The limo bumped nervously over the last few feet, and then a short heavyset man popped out of the second door behind the driver. He was wearing a blue chalk-striped suit over a golf shirt, a Michigan Wolverines ball cap, and an angry look. One second later, the second door opened on the other sid
e, and a tall, thin woman climbed out. She had honey-blond hair worn loose to her shoulders, eyes that were either green or brown, wore a tweed suit and a tired look, and carried a notebook.
“That’s Mr. Pye,” Barlow said, and he went that way and said, “Mr. Pye-I didn’t realize you were planning to come out.”
“Of course I came, you damn fool. One of my people’s dead,” Pye snapped, as he walked up. His face appeared to be permanently red and frustrated. “When the hell are you gonna get this nut? It’s been two weeks and we’ve seen nothing.”
Barlow said, “We’re focused on it, and this new bomb tells us a lot. We now believe we’re dealing with a man from here in the Butternut Falls area. We’re coordinating with the Kandiyohi sheriff’s department and the state Bureau of Criminal Investigation.”
“Apprehension,” Virgil said.
“Sounds like more bullshit to me,” Pye interrupted. “Is this the trailer? Holy crap, it looks like the Nazis bombed it.” He said gnatzees. “Where’s the hospital here? Is this boy Sullivan still there? Has Mrs. Kingsley got here yet? I hear she got hung up in Detroit, plane was delayed or she got bumped or some crap like that. I’m talking to the CEO of Delta, he’s seeing what he can do, but it don’t seem like much.”

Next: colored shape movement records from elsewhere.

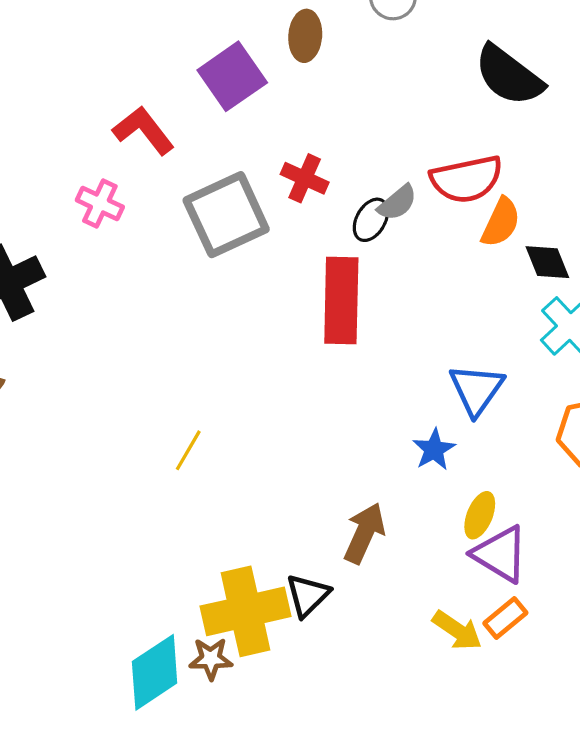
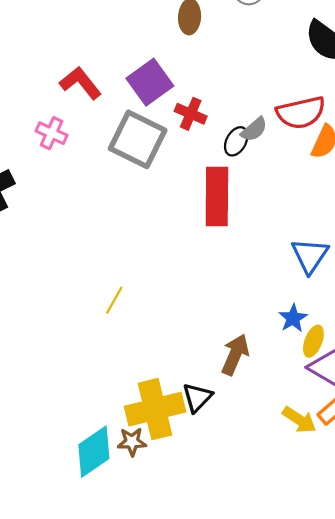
purple square: (232, 76) -> (150, 82), moved
gray square: (226, 215) -> (138, 139), turned -38
blue star: (434, 449) -> (293, 318), moved

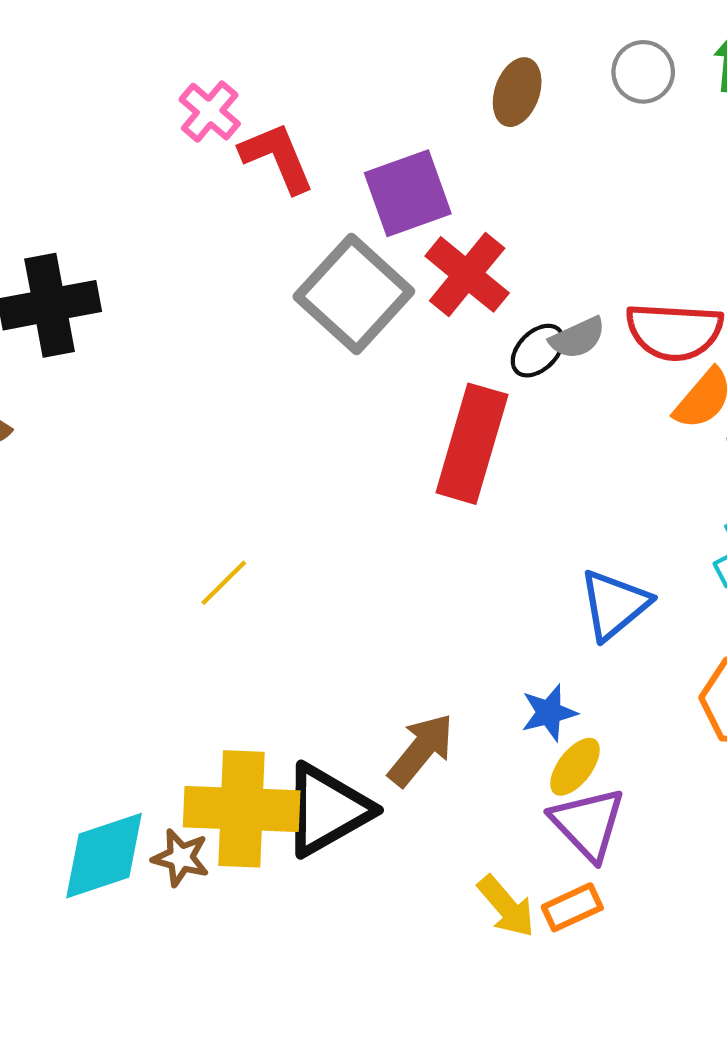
red cross: (191, 114) -> (467, 274), size x1.4
pink cross: (52, 133) -> (210, 112), moved
black triangle: (197, 397) -> (327, 810), size x1.6

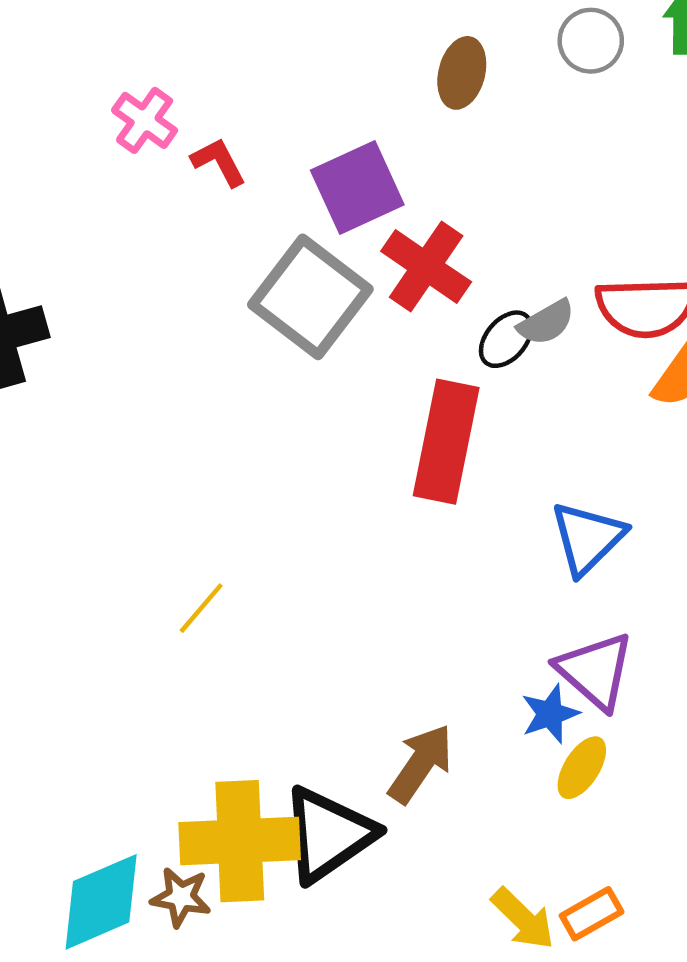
red L-shape: (277, 157) -> (219, 162), size x0.7
blue triangle: (614, 605) -> (587, 538), moved
purple triangle: (588, 824) -> (595, 671), moved

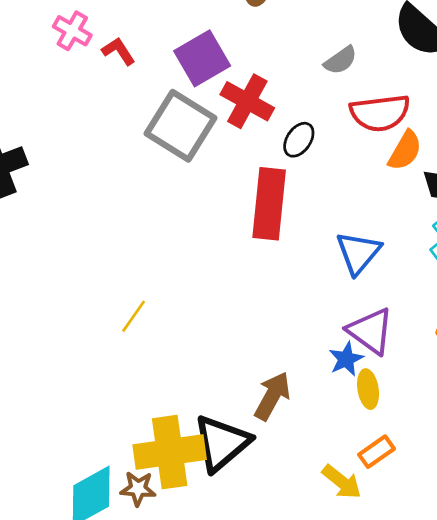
gray semicircle: (546, 323) -> (341, 60), moved
yellow ellipse: (582, 768) -> (368, 389), turned -36
orange rectangle: (592, 914) -> (377, 452), moved

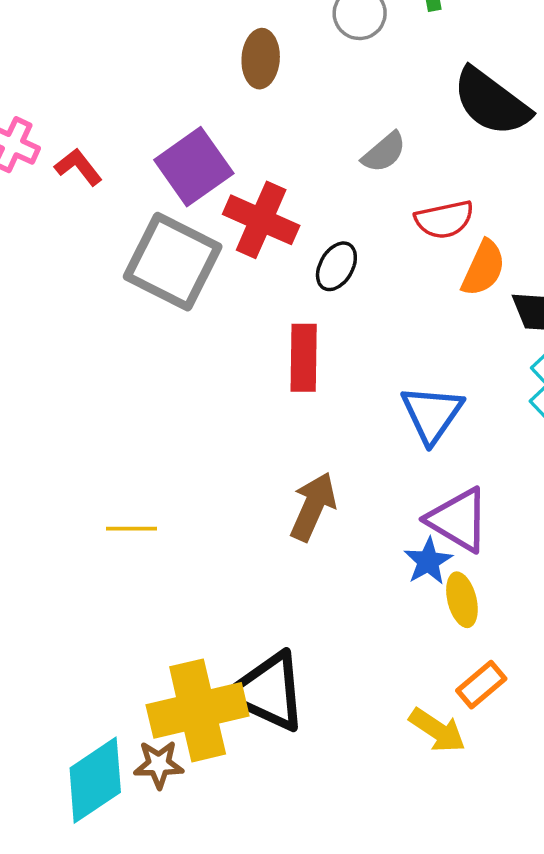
red semicircle: (380, 113) -> (444, 219), size x0.7
red rectangle: (269, 204) -> (304, 358), size x0.7
yellow line: (134, 316) -> (131, 529), turned 60
brown arrow: (272, 396) -> (313, 507), moved
black triangle: (222, 443) -> (268, 692), turned -50

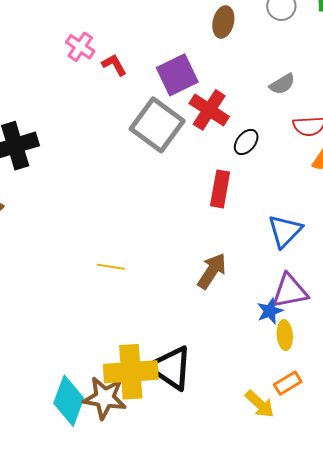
purple triangle: (458, 520) -> (290, 291), turned -51
brown star: (159, 764) -> (105, 398), size x1.6
cyan diamond: (95, 780) -> (69, 401), turned -45

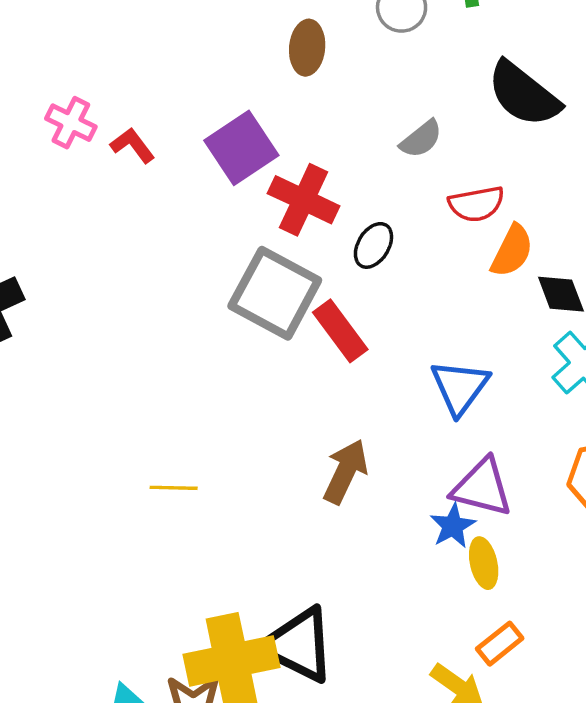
gray square: (157, 125) -> (275, 293), moved
red rectangle: (220, 189) -> (340, 331), turned -39
purple triangle: (290, 291) -> (482, 487), turned 33

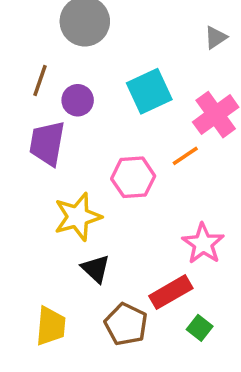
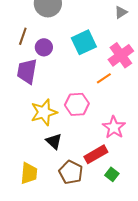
pink hexagon: (133, 177) -> (77, 104), moved

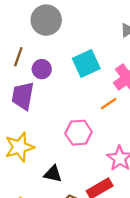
yellow star: (44, 112) -> (19, 147), moved
black triangle: (54, 141) -> (53, 174), turned -30

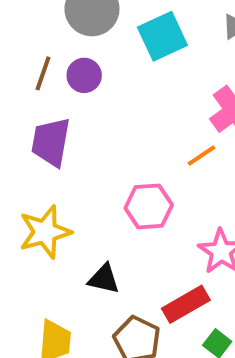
cyan square: (86, 64) -> (162, 36), moved
purple circle: (42, 69) -> (84, 75), moved

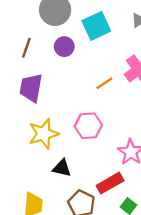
purple circle: (84, 75) -> (64, 47), moved
orange line: (202, 156) -> (104, 83), moved
yellow star: (45, 232) -> (44, 134), moved

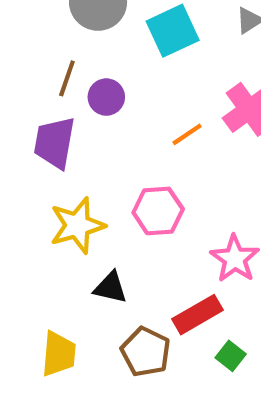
purple circle: (64, 47) -> (106, 97), moved
brown line: (26, 48) -> (67, 78), moved

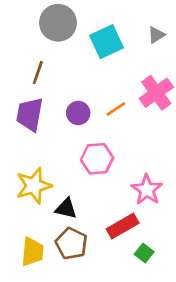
purple circle: (106, 97) -> (78, 113), moved
yellow star: (77, 225) -> (34, 186), moved
brown pentagon: (146, 352) -> (71, 244), moved

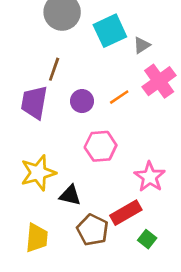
gray triangle: (156, 35) -> (142, 45), moved
brown line: (38, 73) -> (54, 69), moved
brown pentagon: (71, 244) -> (93, 230), moved

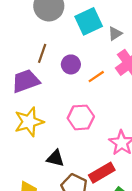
purple circle: (82, 101) -> (71, 64), moved
purple trapezoid: (34, 102) -> (26, 81), turned 60
yellow star: (38, 173) -> (29, 122), moved

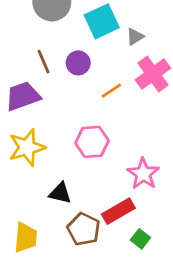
brown line: (42, 53) -> (44, 62), turned -42
purple circle: (71, 64) -> (78, 63), moved

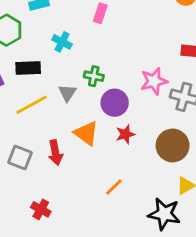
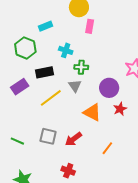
green cross: (94, 76) -> (81, 67), moved
red arrow: (55, 153) -> (73, 139), moved, turned 72
orange line: (114, 187) -> (107, 148), moved

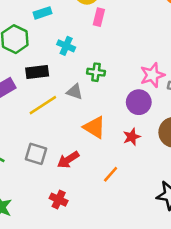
green cross: (81, 67) -> (96, 72), moved
gray triangle: (75, 86) -> (75, 92), turned -40
purple circle: (109, 88) -> (139, 102), moved
red star: (120, 109) -> (132, 137), moved

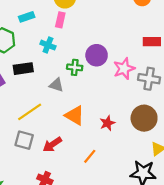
pink rectangle: (99, 17) -> (60, 20), moved
purple circle: (139, 102) -> (97, 55), moved
yellow line: (43, 105) -> (30, 112), moved

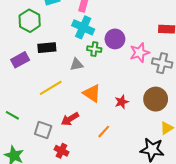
cyan cross: (48, 45) -> (83, 27), moved, size x1.5
gray triangle: (56, 85) -> (77, 64), turned -32
gray square: (24, 140) -> (43, 130), moved

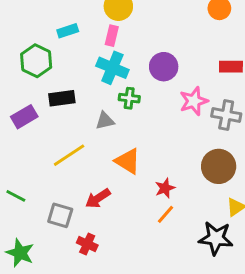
purple circle: (115, 39) -> (164, 67), moved
red star: (122, 102) -> (165, 188), moved
orange line: (104, 132) -> (166, 214), moved

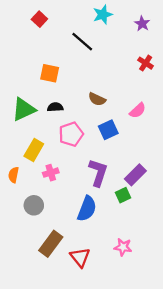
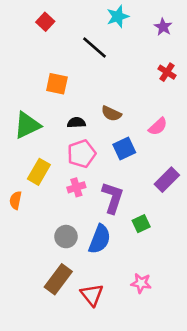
black semicircle: (55, 107) -> (76, 123), moved
pink cross: (51, 173) -> (76, 187), moved
purple rectangle: (135, 175) -> (167, 180), moved
gray circle: (34, 205) -> (66, 237), moved

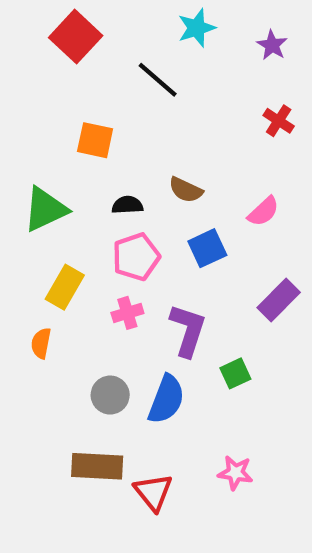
red square: (45, 22) -> (76, 37), size x1.6
orange semicircle: (16, 200) -> (41, 343), moved
brown rectangle: (58, 279) -> (97, 466), turned 56

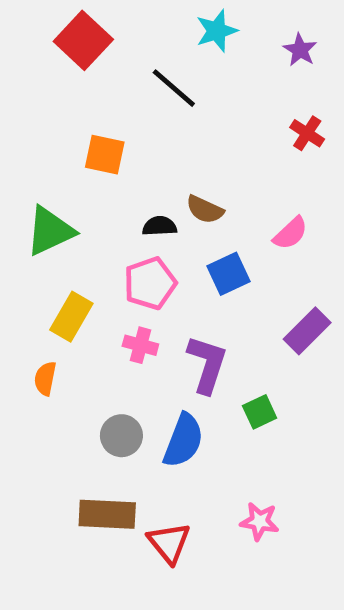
black semicircle: (127, 205) -> (160, 226), moved
pink cross: (127, 313) -> (140, 345), turned 32

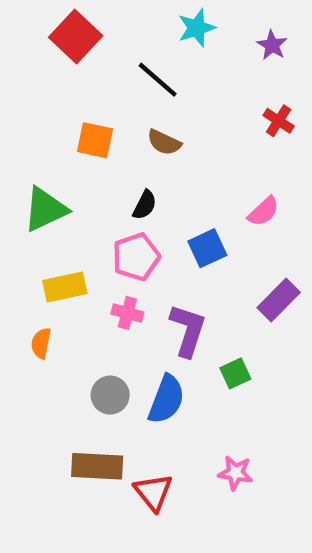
brown semicircle: (205, 209) -> (164, 142), moved
black semicircle: (160, 226) -> (145, 205), turned 120
yellow rectangle: (71, 317) -> (65, 287), turned 48

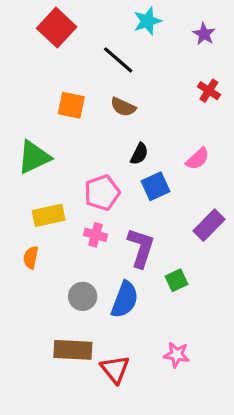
black semicircle: (145, 205) -> (139, 154), moved

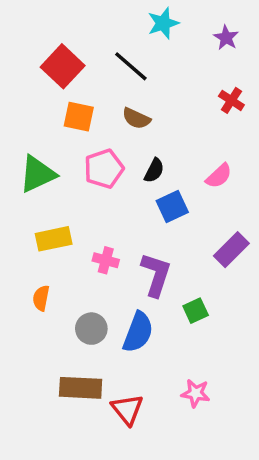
red square: (57, 28) -> (63, 66), moved
pink pentagon: (102, 193) -> (104, 169), moved
orange semicircle: (31, 258) -> (41, 298), moved

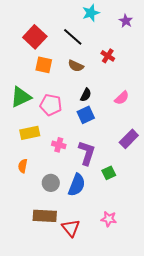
red cross: (231, 100) -> (108, 56), moved
pink pentagon: (104, 169) -> (51, 105), moved, turned 30
blue square: (172, 206) -> (86, 115), moved

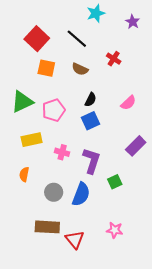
pink pentagon: (51, 105) -> (54, 110), turned -30

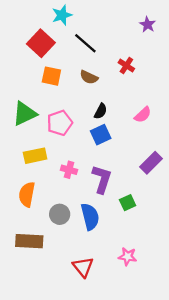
cyan star: (96, 13) -> (62, 15), moved
orange semicircle: (24, 174) -> (27, 194), size x1.5
blue semicircle: (81, 194) -> (90, 217), turned -35
brown rectangle: (47, 227) -> (29, 241), moved

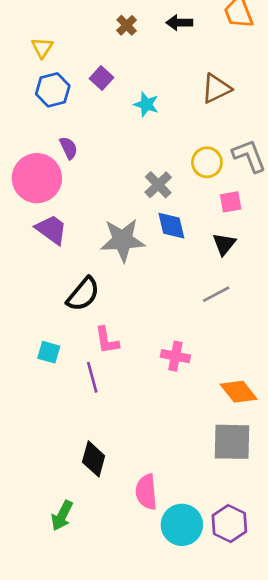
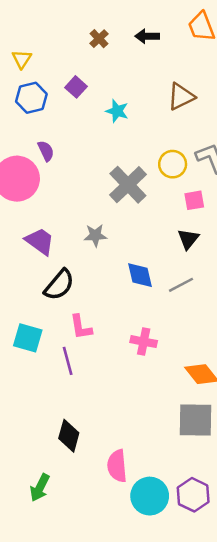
gray cross: (158, 185) -> (128, 185), size x1.5
blue diamond: (171, 226) -> (140, 275), moved
purple trapezoid: (51, 230) -> (40, 241), moved
gray star: (123, 240) -> (95, 235), size x0.6
cyan square: (49, 352) -> (28, 338), size x1.4

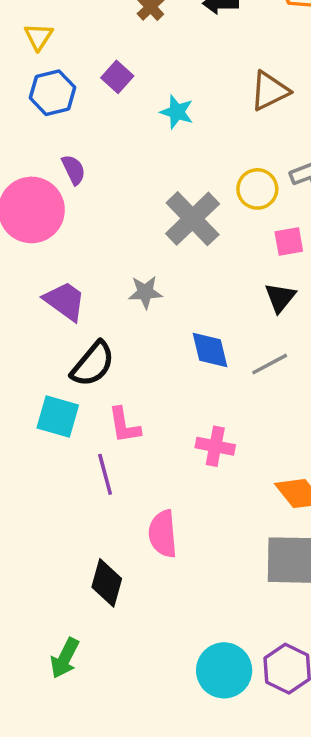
cyan square: (28, 338) -> (58, 417), moved
pink semicircle: (117, 466) -> (163, 534), moved

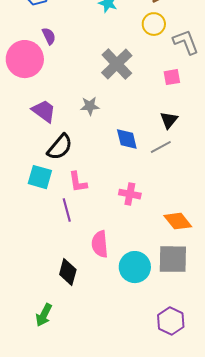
yellow circle: (257, 189) -> (154, 24), moved
black triangle: (280, 297) -> (169, 120), moved
cyan circle: (224, 670) -> (135, 267), moved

Barlow and Ahlquist took turns answering questions, and introduced LeCourt and Virgil. As they were doing that, Virgil noticed that the tall woman was taking notes, in what looked like shorthand; O’Hara was watching her with one eye closed, like a housewife in a butcher shop, inspecting a suspect pork chop. Pye looked at Virgil’s shirt and asked, “What the hell’s these Freelance Whales?”
Ahlquist jumped in: “It’s a band. Virgil rushed up here on his day off, didn’t have time to change.”
Pye turned back to Barlow and LeCourt, and the sheriff caught Virgil’s eye and tipped his head toward the trucks. They started drifting that way, until Pye said, “Whoa, whoa, where’re you going? We’ve got some planning to do.”